Pfarrerin Bettina Gehring verlässt im September das Marienhospital. Die Seelsorgerin wechselt ins Lehramt und kümmert sich um Kinder und Jugendliche.

Psychologie/Partnerschaft: Nina Ayerle (nay)

S-Süd - Im Krankenhaus haben Menschen auf einmal viel Zeit, um nachzudenken. Plötzliche Krankheiten oder Not-Operationen werfen auch gestandene Männer und Frauen aus der Bahn. „Viele realisieren dann, dass alles gar nicht so selbstverständlich ist“, so die Erfahrung von Bettina Gehring. Patienten brauchen in solchen Momenten nicht nur Tabletten oder Operationen, sondern auch jemand, der ihnen zuhört. Darum kümmert sich im Stuttgarter Marienhospital die Seelsorgeeinheit. Drei katholische und drei evangelische Pfarrer stehen dafür zur Verfügung.

 

Sechs Jahre war Bettina Gehring in diesem Team. Zum neuen Schuljahr verlässt sie das Krankenhaus und wechselt aus familiären Gründen an das Degerlocher Wilhelms-Gymnasium. Dort wird sie als Religionslehrerin arbeiten. Die Entscheidung hat sie aus freien Stücken getroffen. Der Abschied fällt ihr dennoch schwer. „Die Atmosphäre hier im Haus wird mir sehr fehlen“, sagt sie. Das Marienhospital sei geprägt von dem Einfluss der Vinzentinerinnen. Die Ordensschwestern engagieren sich überall im Haus, auch abseits ihrer Gottesdienste. Das präge eine Klinik, findet Gehring.

Respekt vor der Arbeit von anderen

Die Werte dort haben sich ihr tief eingeprägt. Sie habe nicht nur für sich persönlich viel gelernt in dieser Zeit, sondern vor allem eine große Hochachtung vor den pflegerischen Berufen entwickelt. „Das sind so unglaublich wichtige Berufe, für die oft so wenig Geld in die Hand genommen wird“, bedauert die Pfarrerin. Respekt vor der Arbeit von anderen sei es, was sie vor allem im Krankenhaus gelernt habe.

Auch, dass jeder Patient gleich ist. Gehring ist für jeden Patienten da, unabhängig von der Konfession. Für muslimische Familien etwa hat sie extra den Koran auf CD, weil sie weiß, dass es für die Gläubigen immens wichtig ist, ihn beim Abschied von einer geliebten Person anzuhören. Wenn Patienten es wünschen, dann betet Gehring einfach mit ihnen.

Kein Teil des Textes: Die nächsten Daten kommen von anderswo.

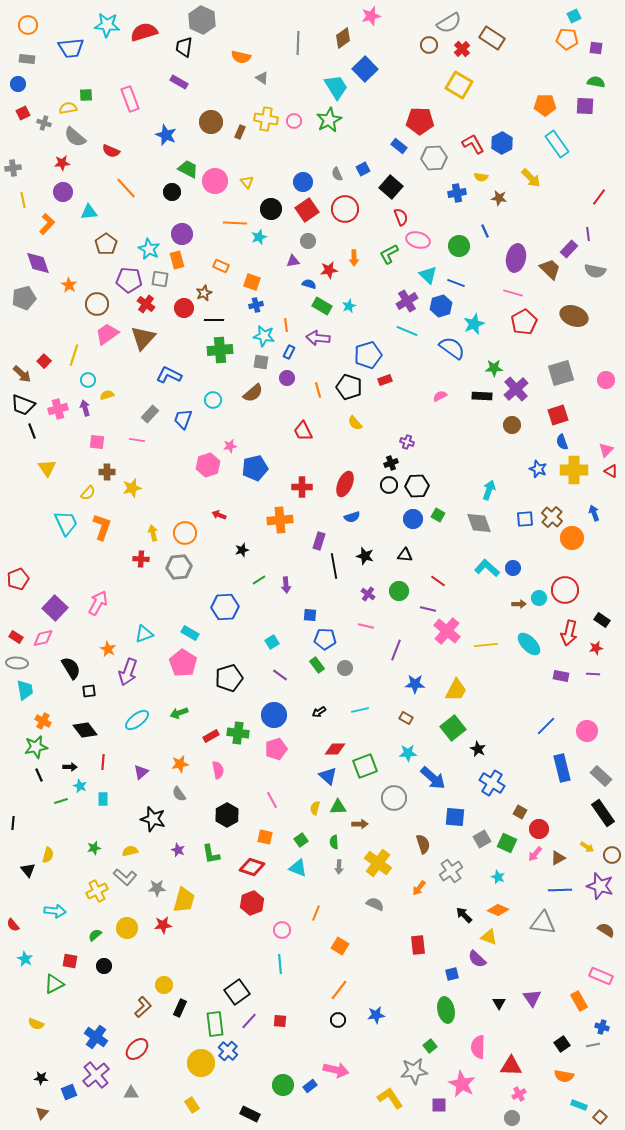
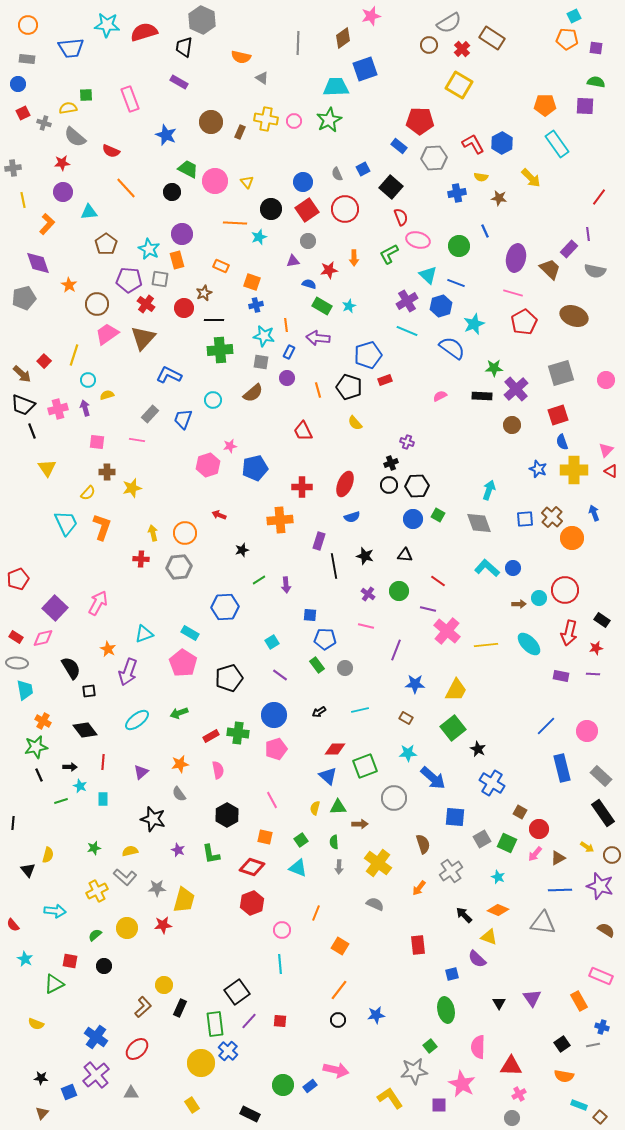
blue square at (365, 69): rotated 25 degrees clockwise
cyan trapezoid at (336, 87): rotated 60 degrees counterclockwise
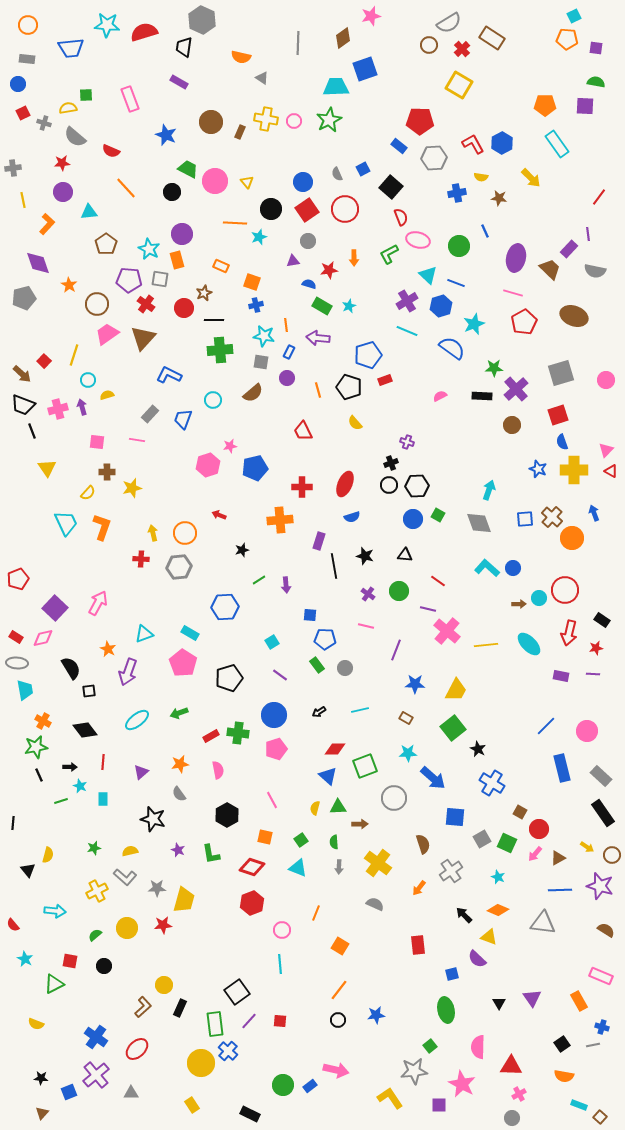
purple arrow at (85, 408): moved 3 px left, 1 px up
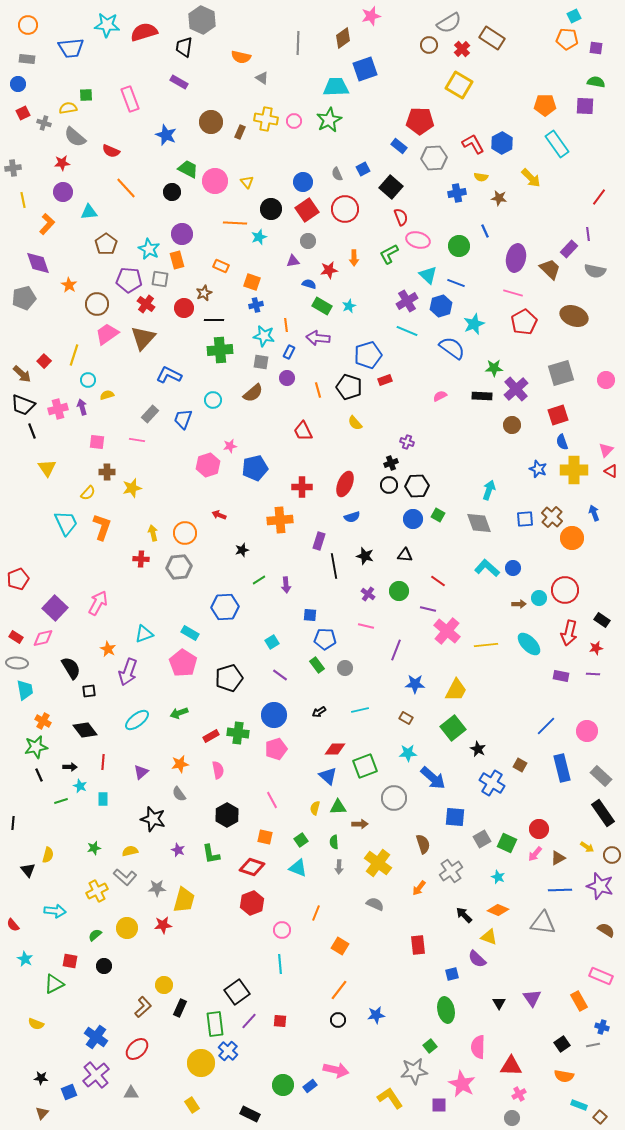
brown square at (520, 812): moved 47 px up
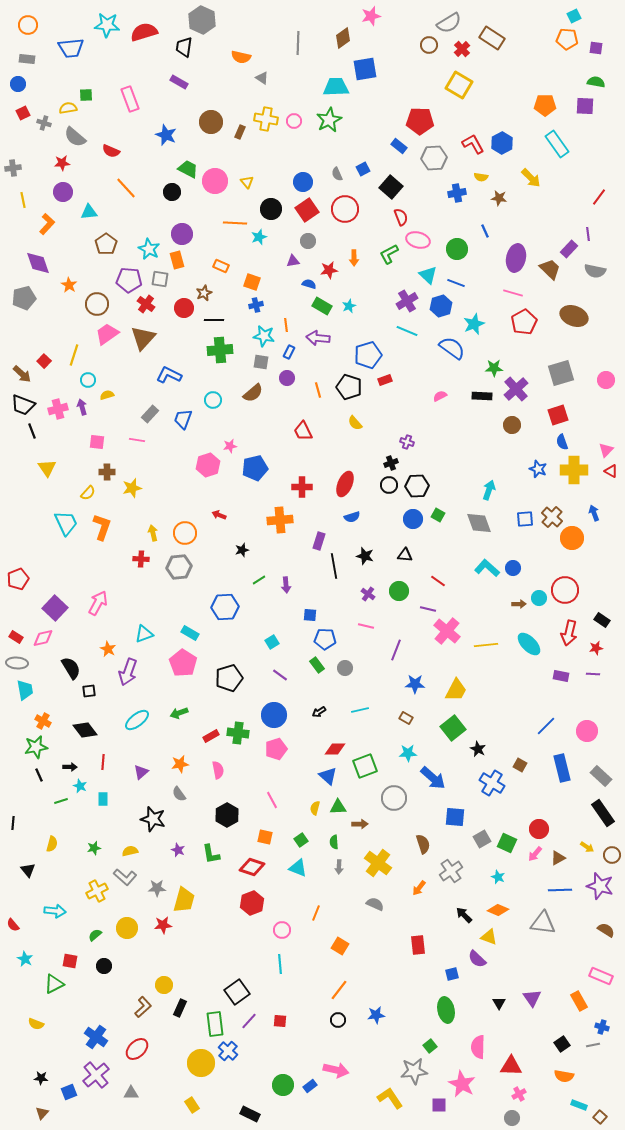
blue square at (365, 69): rotated 10 degrees clockwise
green circle at (459, 246): moved 2 px left, 3 px down
yellow semicircle at (48, 855): moved 4 px right, 11 px up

Nicht immer geht es um Tod oder Krankheit

Manchmal hilft die Pfarrerin auch mit ganz banalen Dingen aus. „Mit Farben und Papier zum Beispiel“, sagt sie. Viele hätten das Bedürfnis, ihre Ängste und ihre Sorgen zu Papier zu bringen. Für sie gehe es vor allem darum, was eine Familie im Moment brauche. Entsprechend unterstützen sie und ihre Kollegen die Menschen dann. Nicht immer geht es in den Gesprächen um Tod oder die Krankheit selbst. „Oft sind es ganz alltägliche Dinge, die plötzlich Raum haben“, erzählt Gehring. Lebens-, Beziehungs- und Familienkrisen beschäftigen die Patienten dort noch viel mehr als im Alltag.

Ansprechpartner ist Bettina Gehring als Seelsorgerin auch für die Mitarbeiter des Klinikums. Gerade die Ärzte und die Pfleger auf den Intensiv- oder Palliativstationen, für die die Auseinandersetzung mit dem Tod tägliche Arbeit ist, kommen oft zu ihr. Auch wenn Gehring manch schwere Gedanken und Ängste nicht lösen kann, hilft auch hier einigen schon allein das Gespräch. Dann zum Beispiel, wenn sie auch auf die schönen Dinge aufmerksam macht. „Es gibt kaum eine Station, auf der so viel gelacht wird, wie auf der Palliativstation“, sagt Gehring, die in den Vereinigten Staaten ihre Ausbildung zur Seelsorgerin absolviert hat. Davor hatte sie in Berlin, Heidelberg und Princeton evangelische Theologie studiert.

Zu ihrem Studium war die 45-Jährige über die Arbeit mit Kindern in der Jungschar und im Kirchenchor gekommen. Nach einem Einführungsseminar an der Uni Berlin war für sie ihr Weg klar. „Dabei konnte ich davor mit Theologie nicht viel anfangen“, erzählt sie. Besonders gläubig aufgewachsen sei sie ebenfalls nicht. Bereut habe sie ihre Entscheidung jedoch nie.